I know the naive sieve of eratosthenes and its implementation but am not able to understand the
following code :
how does it work ?(the use of bitwise operators)

#define N 51000000
unsigned int prime[N / 64];
#define gP(n) (prime[n>>6]&(1<<((n>>1)&31)))
#define rP(n) (prime[n>>6]&=~(1<<((n>>1)&31)))
void sieve()
{
memset( prime, -1, sizeof( prime ) );

unsigned int i;
unsigned int sqrtN = ( unsigned int )sqrt( ( double )N ) + 1;
for( i = 3; i < sqrtN; i += 2 ) if( gP( i ) )
{
unsigned int i2 = i + i;
for( unsigned int j = i * i; j < N; j += i2 ) rP( j );
}
}


• +5

 » 5 years ago, # |   +7 It is just the sieve implemented using a bitset.

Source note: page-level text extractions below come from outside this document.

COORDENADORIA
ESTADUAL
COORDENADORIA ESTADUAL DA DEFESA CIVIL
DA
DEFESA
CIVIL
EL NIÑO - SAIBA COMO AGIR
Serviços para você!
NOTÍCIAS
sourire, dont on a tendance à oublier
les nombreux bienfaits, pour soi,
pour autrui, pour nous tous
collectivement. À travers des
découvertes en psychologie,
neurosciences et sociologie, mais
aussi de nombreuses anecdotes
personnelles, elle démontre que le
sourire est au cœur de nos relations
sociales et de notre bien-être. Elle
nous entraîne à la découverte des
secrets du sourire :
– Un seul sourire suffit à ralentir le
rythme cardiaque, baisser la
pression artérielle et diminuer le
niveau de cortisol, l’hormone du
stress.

 » 5 years ago, # |   0 Where have you found it?Just look at binary representation. There are 1s at the places, where current odd number is prime. For example, prime[0] and corresponidng odd numbers: 1 1 1 1 0 1 1 0 1 1 0 1 0 0 1 1 0 0 1 0 1 1 0 1 0 0 1 0 0 1 1 0 1 3 5 7 9 11 13 15 17 19 21 23 25 27 29 31 33 35 37 39 41 43 45 47 49 51 53 55 57 59 61 63 
•  » » 5 years ago, # ^ |   0 as I can see this is space eficient code only
•  » » » 5 years ago, # ^ |   0 Sure. Actually, it's also a little bit (good joke, hah?) slower: in original sieve we just check if current cell of bool array is true, but here — 5 or 6 bit operations! =) Anyway, I think this idea isn't very useful... Yes, it's able to store 10^9 primes but it still can't fit in any reasonable TL.

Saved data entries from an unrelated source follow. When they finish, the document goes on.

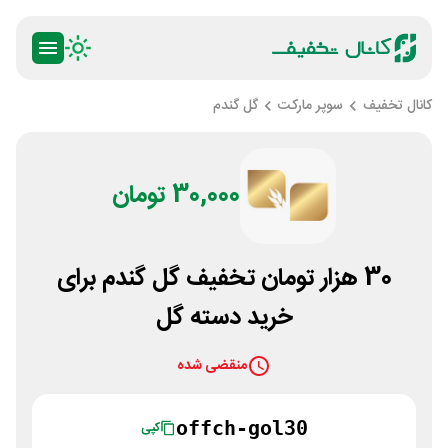
کانال تخفیف
سوپر مارکت
گل گندم
30,000 تومان
30 هزار تومان تخفیف گل گندم برای
خرید دسته گل
منقضی شده
offch-gol30
کپی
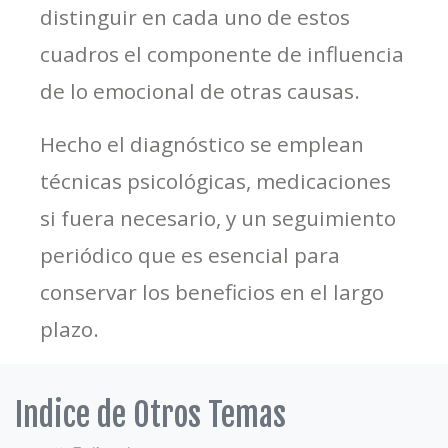
distinguir en cada uno de estos
cuadros el componente de influencia
de lo emocional de otras causas.
Hecho el diagnóstico se emplean
técnicas psicológicas, medicaciones
si fuera necesario, y un seguimiento
periódico que es esencial para
conservar los beneficios en el largo
plazo.
Indice de Otros Temas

•  » » 5 years ago, # ^ |   0 Totktonada what will the final representation of the array prime be and since it contains size n/64 how will i check later if a number is prime from the sieve generated ? for example i have generated the sieve before and later i wish to check for primalty of prime number just less than the max value ie N. How will i check it ?

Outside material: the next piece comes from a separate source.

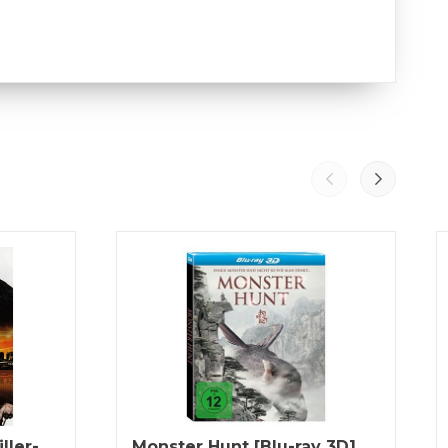
iller-
Monster Hunt [Blu-ray 3D]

•  » » » 5 years ago, # ^ |   0 bool checkPrime (int x) {return (x&1)&&gP(x); } 
•  » » » » 5 years ago, # ^ |   0 Thanks
•  » » » » 5 years ago, # ^ |   0 totktonada when we finally complete the sieveing work with the array prime what we have is the array prime[]. how do we find if a number is prime or not from the array prime[]. ?
•  » » » » » 5 years ago, # ^ |   0 Should I repeat it again? =) Well, that's not hard: bool checkPrime (int x) {return (x&1)&&gP(x); } Actually gP(x) <=> prime[n>>6]&(1<<((n>>1)&31)) depend on prime[]. A short explanation about what's going on: We check n/2 because it will convert odd numbers to consectutive integers: 1,3,5,7... -> 0,1,2,3... Let k=n/2; then in prime[k/32] we store (after sieve) some integer x, which contains at its binary representation 1 at position (k%32) iff k is a prime. How to do it efficiently enough? Use binary tricks. n>>1 instead of n/2, k&31 instead of k%32, k>>6 instead of k/32. To get i-th bit of x: x&(1<
•  » » 5 years ago, # ^ | ← Rev. 2 →   0 Also i found the code in a blog with reference to question TDKPRIME on spoj.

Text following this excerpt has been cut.